[DESCRIPTION OF THE TASK] Every line below that mentions the word "آهنگ" should be copied out.

[Collection entries]
>>>

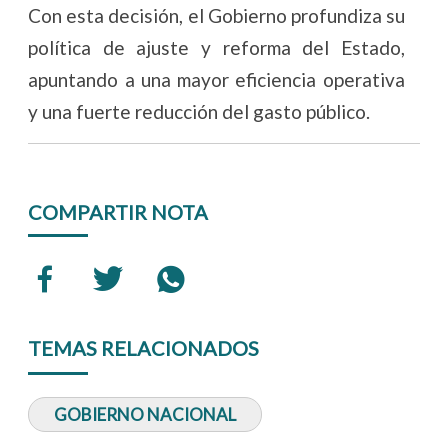
Con esta decisión, el Gobierno profundiza su
política de ajuste y reforma del Estado,
apuntando a una mayor eficiencia operativa
y una fuerte reducción del gasto público.
COMPARTIR NOTA
TEMAS RELACIONADOS
GOBIERNO NACIONAL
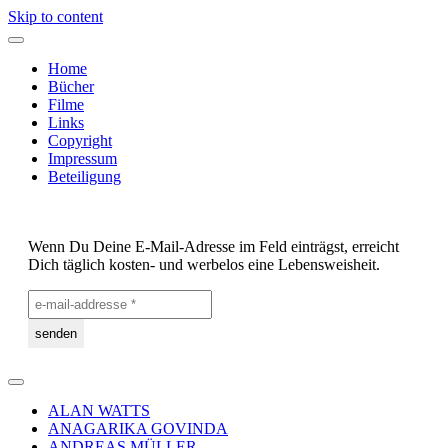
Skip to content
Home
Bücher
Filme
Links
Copyright
Impressum
Beteiligung
Wenn Du Deine E-Mail-Adresse im Feld einträgst, erreicht
Dich täglich kosten- und werbelos eine Lebensweisheit.
ALAN WATTS
ANAGARIKA GOVINDA
ANDREAS MÜLLER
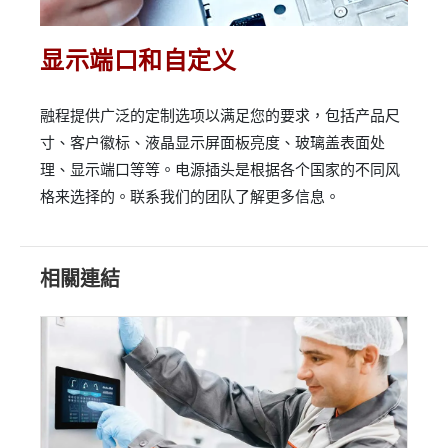
显示端口和自定义
融程提供广泛的定制选项以满足您的要求，包括产品尺
寸、客户徽标、液晶显示屏面板亮度、玻璃盖表面处
理、显示端口等等。电源插头是根据各个国家的不同风
格来选择的。联系我们的团队了解更多信息。
相關連結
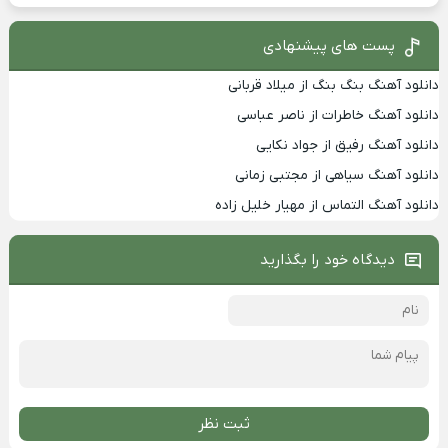
پست های پیشنهادی
دانلود آهنگ بنگ بنگ از میلاد قربانی
دانلود آهنگ خاطرات از ناصر عباسی
دانلود آهنگ رفیق از جواد نکایی
دانلود آهنگ سیاهی از مجتبی زمانی
دانلود آهنگ التماس از مهیار خلیل زاده
دیدگاه خود را بگذارید
ثبت نظر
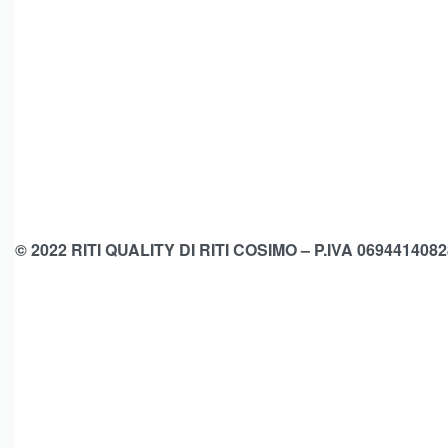
© 2022 RITI QUALITY DI RITI COSIMO – P.IVA 0694414082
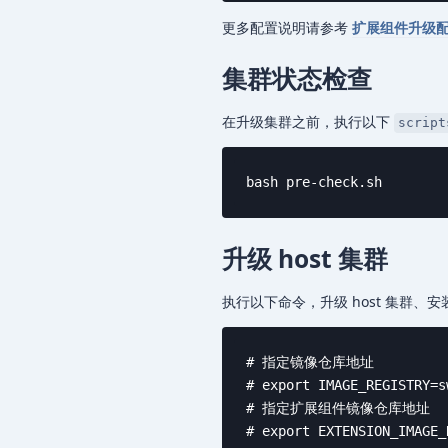
更多配置说明请参考
扩展组件升级
集群状态检查
在升级集群之前，执行以下
script
bash pre-check.sh
升级 host 集群
执行以下命令，升级 host 集群、
# 指定镜像仓库地址

# export IMAGE_REGISTRY=s
# 指定扩展组件镜像仓库地址

# export EXTENSION_IMAGE_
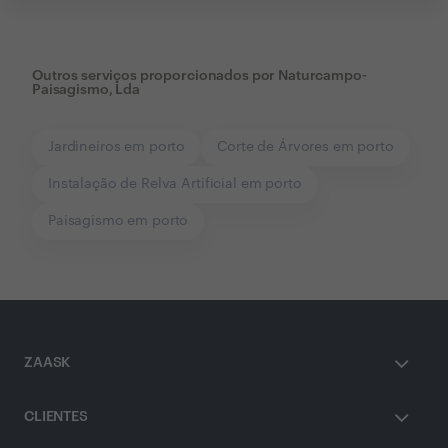
Outros serviços proporcionados por
Naturcampo-
Paisagismo, Lda
Jardineiros em porto
Corte de Árvores em porto
Instalação de Relva Artificial em porto
Paisagismo em porto
ZAASK
CLIENTES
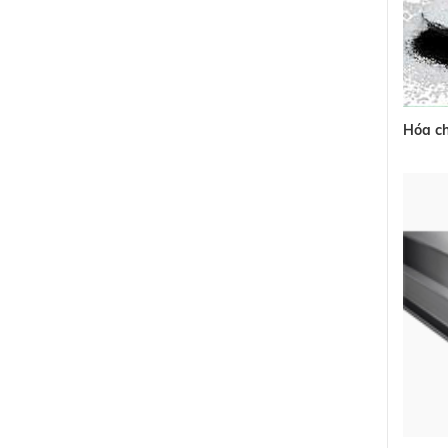
Hóa c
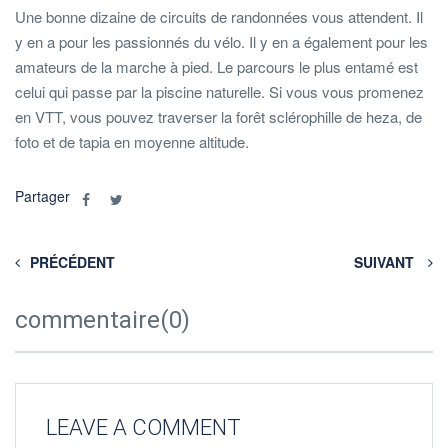
Une bonne dizaine de circuits de randonnées vous attendent. Il
y en a pour les passionnés du vélo. Il y en a également pour les
amateurs de la marche à pied. Le parcours le plus entamé est
celui qui passe par la piscine naturelle. Si vous vous promenez
en VTT, vous pouvez traverser la forêt sclérophille de heza, de
foto et de tapia en moyenne altitude.
Partager
PRÉCÉDENT
SUIVANT
commentaire(0)
LEAVE A COMMENT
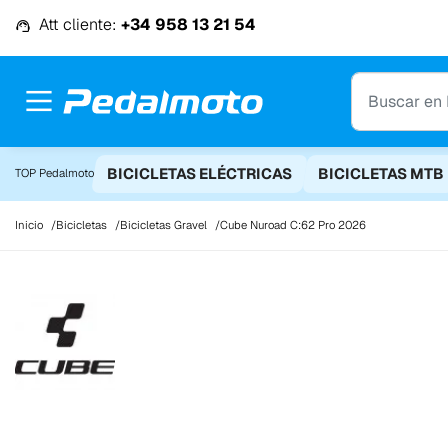
Ir al contenido
Att cliente:
+34 958 13 21 54
BICICLETAS ELÉCTRICAS
BICICLETAS MTB
TOP Pedalmoto
Inicio
Bicicletas
Bicicletas Gravel
Cube Nuroad C:62 Pro 2026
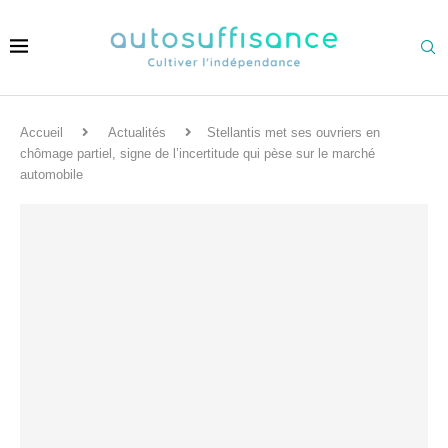
Accueil
Actualités
Stellantis met ses ouvriers en
chômage partiel, signe de l’incertitude qui pèse sur le marché
automobile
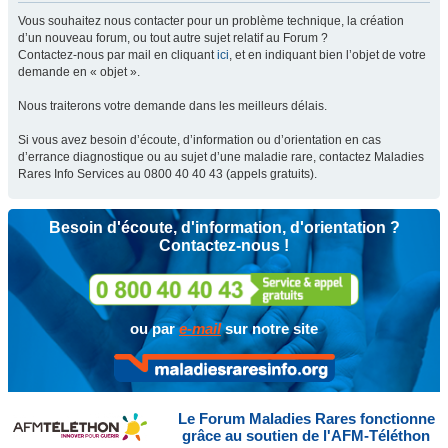
Vous souhaitez nous contacter pour un problème technique, la création
d’un nouveau forum, ou tout autre sujet relatif au Forum ?
Contactez-nous par mail en cliquant
ici
, et en indiquant bien l’objet de votre
demande en « objet ».
Nous traiterons votre demande dans les meilleurs délais.
Si vous avez besoin d’écoute, d’information ou d’orientation en cas
d’errance diagnostique ou au sujet d’une maladie rare, contactez Maladies
Rares Info Services au 0800 40 40 43 (appels gratuits).
Besoin d'écoute, d'information, d'orientation ?
Contactez-nous !
ou par
e-mail
sur notre site
Le Forum Maladies Rares fonctionne
grâce au soutien de l'AFM-Téléthon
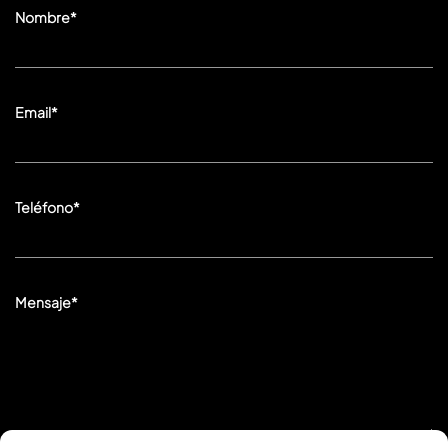
Nombre*
Email*
Teléfono*
Mensaje*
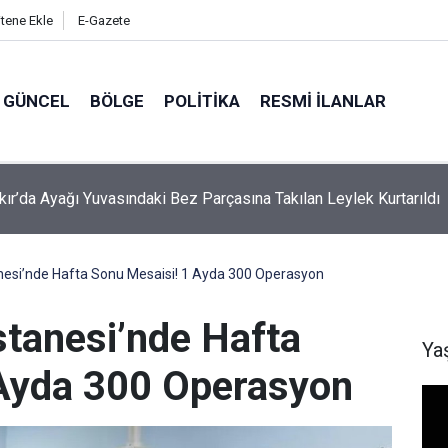
itene Ekle
E-Gazete
GÜNCEL
BÖLGE
POLITIKA
RESMI İLANLAR
kır'da tedavi gören Şırnaklı vatandaş hayatını kaybetti!
nesi’nde Hafta Sonu Mesaisi! 1 Ayda 300 Operasyon
stanesi’nde Hafta
Ya
 Ayda 300 Operasyon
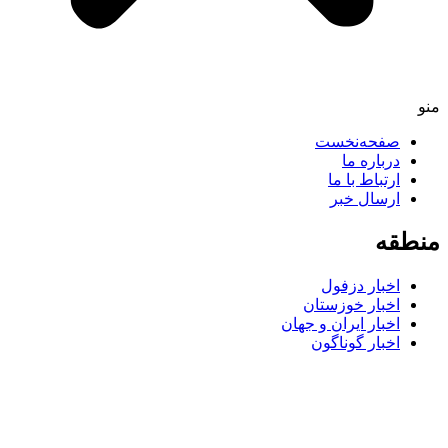
منو
صفحه‌نخست
درباره ما
ارتباط با ما
ارسال خبر
منطقه
اخبار دزفول
اخبار خوزستان
اخبار ایران و جهان
اخبار گوناگون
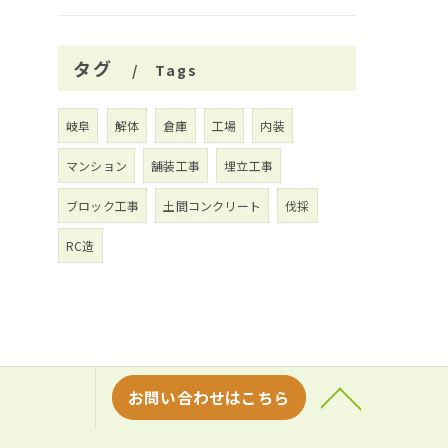
タグ
Tags
岐阜
解体
倉庫
工場
内装
マンション
舗装工事
埋立工事
ブロック工事
土間コンクリート
伐採
RC造
お問い合わせはこちら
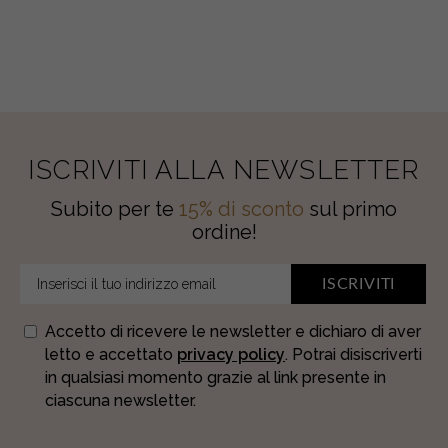
ISCRIVITI ALLA NEWSLETTER
Subito per te
15% di sconto
sul primo
ordine!
ISCRIVITI
Accetto di ricevere le newsletter e dichiaro di aver
letto e accettato
privacy policy
. Potrai disiscriverti
in qualsiasi momento grazie al link presente in
ciascuna newsletter.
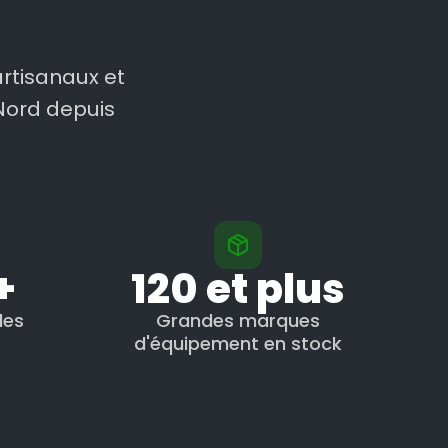
rtisanaux et
Nord depuis
+
120 et plus
les
Grandes marques
d'équipement en stock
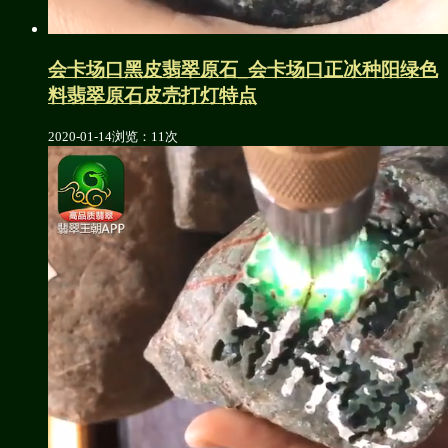
会卡场口黑皮翡翠原石_会卡场口正冰种阳绿色
料翡翠原石皮壳打灯特点
2020-01-14
浏览：11次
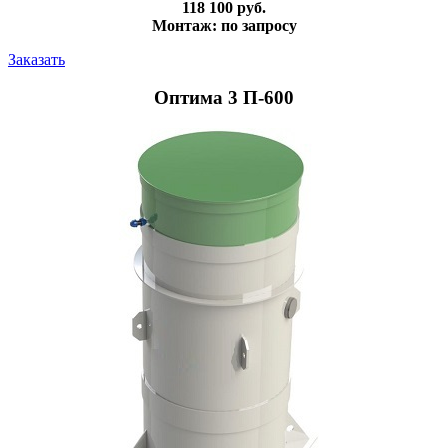
118 100 руб.
Монтаж: по запросу
Заказать
Оптима 3 П-600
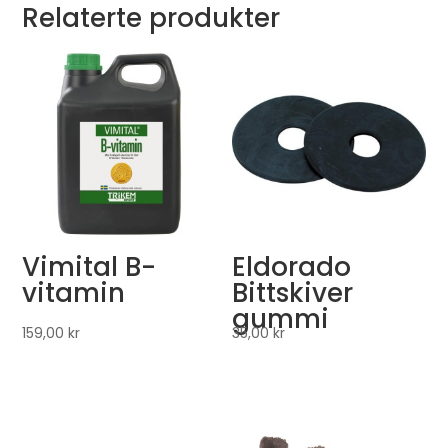
Relaterte produkter
Vimital B-
Eldorado
vitamin
Bittskiver
gummi
159,00
kr
35,00
kr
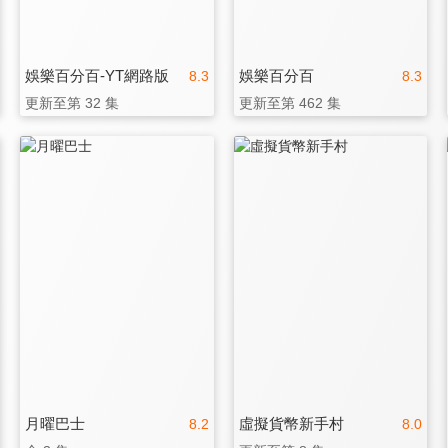
娛樂百分百-YT網路版
娛樂百分百
8.3
8.3
更新至第 32 集
更新至第 462 集
月曜巴士
虛擬貨幣新手村
8.2
8.0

<<<

[ANSWER TO THIS PROBLEM]
دانلود آهنگ بنگ بنگ از میلاد قربانی
دانلود آهنگ خاطرات از ناصر عباسی
دانلود آهنگ رفیق از جواد نکایی
دانلود آهنگ سیاهی از مجتبی زمانی
دانلود آهنگ التماس از مهیار خلیل زاده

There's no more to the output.